(Dataset entries)
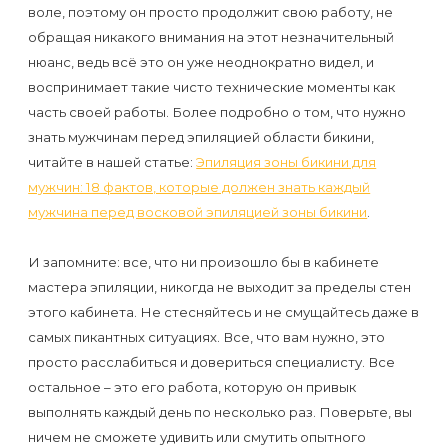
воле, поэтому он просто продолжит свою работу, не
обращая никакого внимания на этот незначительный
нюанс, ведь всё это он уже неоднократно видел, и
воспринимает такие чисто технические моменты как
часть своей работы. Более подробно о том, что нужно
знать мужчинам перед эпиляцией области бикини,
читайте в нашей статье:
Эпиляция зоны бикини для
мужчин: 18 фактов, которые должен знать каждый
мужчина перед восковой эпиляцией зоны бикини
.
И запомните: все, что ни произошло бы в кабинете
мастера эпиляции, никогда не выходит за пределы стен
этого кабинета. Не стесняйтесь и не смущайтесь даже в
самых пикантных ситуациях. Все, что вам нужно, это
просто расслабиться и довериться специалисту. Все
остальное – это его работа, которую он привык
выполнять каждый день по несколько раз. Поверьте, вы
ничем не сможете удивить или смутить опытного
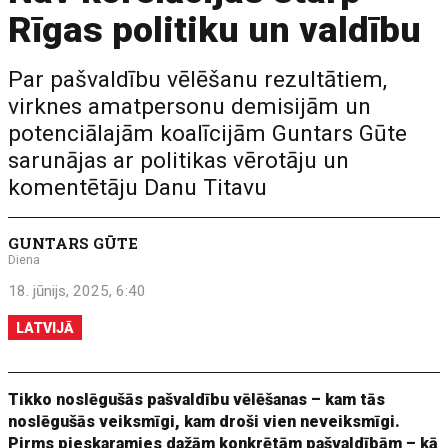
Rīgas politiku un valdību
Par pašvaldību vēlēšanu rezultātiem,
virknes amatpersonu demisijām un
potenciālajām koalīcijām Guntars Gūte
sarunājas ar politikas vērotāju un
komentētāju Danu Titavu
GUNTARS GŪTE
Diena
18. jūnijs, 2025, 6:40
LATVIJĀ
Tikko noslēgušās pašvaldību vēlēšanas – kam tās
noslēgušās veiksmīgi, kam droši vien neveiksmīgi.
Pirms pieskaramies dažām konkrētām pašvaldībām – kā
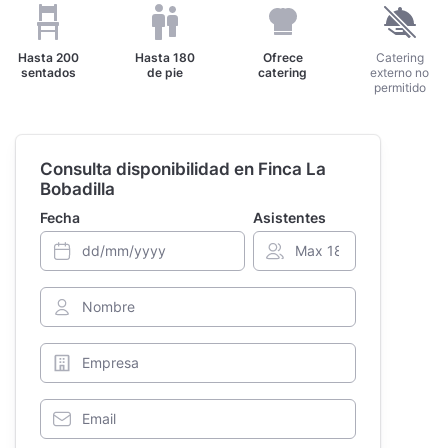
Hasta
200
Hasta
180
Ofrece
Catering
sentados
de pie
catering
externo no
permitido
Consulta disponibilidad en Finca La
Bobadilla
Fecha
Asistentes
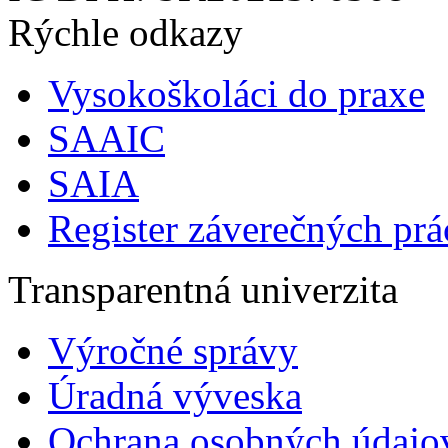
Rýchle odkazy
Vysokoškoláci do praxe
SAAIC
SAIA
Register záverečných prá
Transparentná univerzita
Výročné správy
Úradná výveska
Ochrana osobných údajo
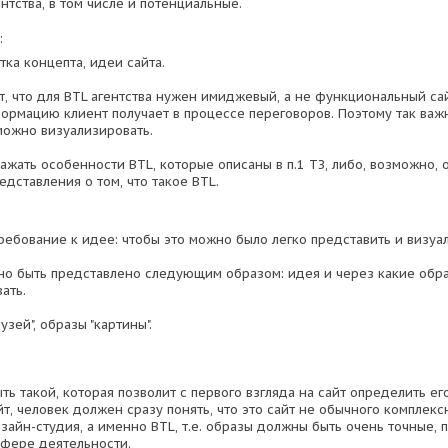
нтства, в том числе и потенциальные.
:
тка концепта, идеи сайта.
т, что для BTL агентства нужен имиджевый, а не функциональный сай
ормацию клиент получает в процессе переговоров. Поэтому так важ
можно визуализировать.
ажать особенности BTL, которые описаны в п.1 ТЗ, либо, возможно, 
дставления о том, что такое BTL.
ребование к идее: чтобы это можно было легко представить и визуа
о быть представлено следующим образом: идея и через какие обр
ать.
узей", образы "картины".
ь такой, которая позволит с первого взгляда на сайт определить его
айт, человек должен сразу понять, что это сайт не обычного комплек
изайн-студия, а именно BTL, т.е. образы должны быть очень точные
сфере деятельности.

= Exercise aim =
Word for word, copy the lines from the one with "Výročné správy" through the end of the entries above, and do not include any picture.

= Result of this task =
Výročné správy
Úradná výveska
Ochrana osobných údajo
нтства, в том числе и потенциальные.
:
тка концепта, идеи сайта.
т, что для BTL агентства нужен имиджевый, а не функциональный сай
ормацию клиент получает в процессе переговоров. Поэтому так важ
можно визуализировать.
ажать особенности BTL, которые описаны в п.1 ТЗ, либо, возможно, 
дставления о том, что такое BTL.
ребование к идее: чтобы это можно было легко представить и визуа
о быть представлено следующим образом: идея и через какие обр
ать.
узей", образы "картины".
ь такой, которая позволит с первого взгляда на сайт определить его
айт, человек должен сразу понять, что это сайт не обычного комплек
изайн-студия, а именно BTL, т.е. образы должны быть очень точные
сфере деятельности.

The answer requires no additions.